ACTIVITY:
Set out exactly every line of the entries below, starting at the line that holds "Artículos relacionados" and stopping after the line that holds "n national and".

Transcribed page contents
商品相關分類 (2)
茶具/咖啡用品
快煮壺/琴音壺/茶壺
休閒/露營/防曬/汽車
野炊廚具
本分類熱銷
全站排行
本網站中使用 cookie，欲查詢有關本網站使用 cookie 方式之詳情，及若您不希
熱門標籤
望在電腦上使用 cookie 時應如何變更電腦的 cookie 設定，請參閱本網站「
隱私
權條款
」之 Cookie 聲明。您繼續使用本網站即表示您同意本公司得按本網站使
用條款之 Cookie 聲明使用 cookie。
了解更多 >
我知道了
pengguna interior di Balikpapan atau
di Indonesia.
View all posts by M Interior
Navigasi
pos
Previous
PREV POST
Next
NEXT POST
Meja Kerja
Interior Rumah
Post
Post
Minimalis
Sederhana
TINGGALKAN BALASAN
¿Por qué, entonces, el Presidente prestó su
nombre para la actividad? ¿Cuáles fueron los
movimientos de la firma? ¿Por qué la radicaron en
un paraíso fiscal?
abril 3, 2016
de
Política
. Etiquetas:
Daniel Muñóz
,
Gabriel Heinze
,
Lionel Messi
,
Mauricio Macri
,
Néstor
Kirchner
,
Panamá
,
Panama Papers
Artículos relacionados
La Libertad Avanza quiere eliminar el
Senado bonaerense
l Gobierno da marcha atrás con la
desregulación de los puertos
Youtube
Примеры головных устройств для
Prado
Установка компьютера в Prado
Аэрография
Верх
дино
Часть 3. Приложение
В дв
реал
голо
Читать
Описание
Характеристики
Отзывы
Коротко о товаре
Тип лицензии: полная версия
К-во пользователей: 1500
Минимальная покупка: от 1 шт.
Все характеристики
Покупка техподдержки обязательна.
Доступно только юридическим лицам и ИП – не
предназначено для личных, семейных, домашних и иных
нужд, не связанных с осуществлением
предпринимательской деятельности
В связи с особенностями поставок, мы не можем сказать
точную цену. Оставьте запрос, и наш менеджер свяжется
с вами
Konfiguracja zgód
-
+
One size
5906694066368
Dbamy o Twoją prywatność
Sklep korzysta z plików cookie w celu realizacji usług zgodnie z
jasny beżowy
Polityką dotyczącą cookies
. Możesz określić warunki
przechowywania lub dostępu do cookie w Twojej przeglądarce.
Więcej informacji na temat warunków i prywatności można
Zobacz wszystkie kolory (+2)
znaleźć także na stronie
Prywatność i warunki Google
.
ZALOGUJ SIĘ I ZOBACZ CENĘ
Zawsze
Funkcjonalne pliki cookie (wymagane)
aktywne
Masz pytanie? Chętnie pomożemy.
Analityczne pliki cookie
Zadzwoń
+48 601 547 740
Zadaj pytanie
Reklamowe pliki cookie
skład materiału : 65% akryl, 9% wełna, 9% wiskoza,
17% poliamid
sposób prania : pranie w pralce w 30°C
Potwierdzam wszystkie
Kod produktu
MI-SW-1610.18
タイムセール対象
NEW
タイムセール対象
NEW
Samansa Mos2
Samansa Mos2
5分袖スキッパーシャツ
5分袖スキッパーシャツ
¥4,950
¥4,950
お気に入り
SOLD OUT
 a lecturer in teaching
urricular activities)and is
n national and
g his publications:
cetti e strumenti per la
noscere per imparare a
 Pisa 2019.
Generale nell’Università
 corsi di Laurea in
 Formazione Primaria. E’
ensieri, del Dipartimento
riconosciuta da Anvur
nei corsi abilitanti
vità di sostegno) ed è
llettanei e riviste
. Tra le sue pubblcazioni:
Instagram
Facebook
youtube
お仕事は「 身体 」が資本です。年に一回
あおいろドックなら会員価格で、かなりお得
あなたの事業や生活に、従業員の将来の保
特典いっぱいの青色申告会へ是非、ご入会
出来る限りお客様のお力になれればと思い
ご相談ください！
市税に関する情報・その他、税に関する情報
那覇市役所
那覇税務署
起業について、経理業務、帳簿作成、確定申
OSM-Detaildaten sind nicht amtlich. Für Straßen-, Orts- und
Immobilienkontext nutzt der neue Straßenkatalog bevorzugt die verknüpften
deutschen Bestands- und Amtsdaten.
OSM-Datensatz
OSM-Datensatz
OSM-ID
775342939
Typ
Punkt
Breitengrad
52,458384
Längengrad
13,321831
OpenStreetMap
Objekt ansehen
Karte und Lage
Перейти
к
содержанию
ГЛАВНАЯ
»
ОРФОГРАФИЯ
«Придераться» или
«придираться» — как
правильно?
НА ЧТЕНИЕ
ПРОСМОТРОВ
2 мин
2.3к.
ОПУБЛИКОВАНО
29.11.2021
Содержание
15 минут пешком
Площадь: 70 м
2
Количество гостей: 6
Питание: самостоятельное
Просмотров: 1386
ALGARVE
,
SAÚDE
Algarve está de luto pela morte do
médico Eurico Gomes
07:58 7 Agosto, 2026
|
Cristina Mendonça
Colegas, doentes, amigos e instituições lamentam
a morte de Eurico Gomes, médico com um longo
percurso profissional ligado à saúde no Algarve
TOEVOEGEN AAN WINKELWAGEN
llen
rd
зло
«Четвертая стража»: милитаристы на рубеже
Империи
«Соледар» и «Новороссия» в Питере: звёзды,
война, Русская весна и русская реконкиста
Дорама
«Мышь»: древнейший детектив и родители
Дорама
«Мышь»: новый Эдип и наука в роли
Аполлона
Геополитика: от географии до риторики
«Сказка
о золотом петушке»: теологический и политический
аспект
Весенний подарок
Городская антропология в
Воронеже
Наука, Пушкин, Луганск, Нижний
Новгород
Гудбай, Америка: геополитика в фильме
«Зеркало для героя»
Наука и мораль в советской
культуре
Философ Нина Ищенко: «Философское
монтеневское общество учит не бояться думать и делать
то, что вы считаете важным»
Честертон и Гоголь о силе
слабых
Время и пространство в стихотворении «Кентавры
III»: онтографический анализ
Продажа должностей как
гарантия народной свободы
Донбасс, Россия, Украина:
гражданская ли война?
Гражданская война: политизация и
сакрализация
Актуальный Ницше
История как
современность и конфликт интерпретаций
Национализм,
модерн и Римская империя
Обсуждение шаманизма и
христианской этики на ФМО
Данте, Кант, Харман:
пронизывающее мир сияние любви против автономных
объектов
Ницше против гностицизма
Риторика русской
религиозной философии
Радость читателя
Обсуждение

EXERCISE SOLUTION:
Artículos relacionados
La Libertad Avanza quiere eliminar el
Senado bonaerense
l Gobierno da marcha atrás con la
desregulación de los puertos
Youtube
Примеры головных устройств для
Prado
Установка компьютера в Prado
Аэрография
Верх
дино
Часть 3. Приложение
В дв
реал
голо
Читать
Описание
Характеристики
Отзывы
Коротко о товаре
Тип лицензии: полная версия
К-во пользователей: 1500
Минимальная покупка: от 1 шт.
Все характеристики
Покупка техподдержки обязательна.
Доступно только юридическим лицам и ИП – не
предназначено для личных, семейных, домашних и иных
нужд, не связанных с осуществлением
предпринимательской деятельности
В связи с особенностями поставок, мы не можем сказать
точную цену. Оставьте запрос, и наш менеджер свяжется
с вами
Konfiguracja zgód
-
+
One size
5906694066368
Dbamy o Twoją prywatność
Sklep korzysta z plików cookie w celu realizacji usług zgodnie z
jasny beżowy
Polityką dotyczącą cookies
. Możesz określić warunki
przechowywania lub dostępu do cookie w Twojej przeglądarce.
Więcej informacji na temat warunków i prywatności można
Zobacz wszystkie kolory (+2)
znaleźć także na stronie
Prywatność i warunki Google
.
ZALOGUJ SIĘ I ZOBACZ CENĘ
Zawsze
Funkcjonalne pliki cookie (wymagane)
aktywne
Masz pytanie? Chętnie pomożemy.
Analityczne pliki cookie
Zadzwoń
+48 601 547 740
Zadaj pytanie
Reklamowe pliki cookie
skład materiału : 65% akryl, 9% wełna, 9% wiskoza,
17% poliamid
sposób prania : pranie w pralce w 30°C
Potwierdzam wszystkie
Kod produktu
MI-SW-1610.18
タイムセール対象
NEW
タイムセール対象
NEW
Samansa Mos2
Samansa Mos2
5分袖スキッパーシャツ
5分袖スキッパーシャツ
¥4,950
¥4,950
お気に入り
SOLD OUT
 a lecturer in teaching
urricular activities)and is
n national and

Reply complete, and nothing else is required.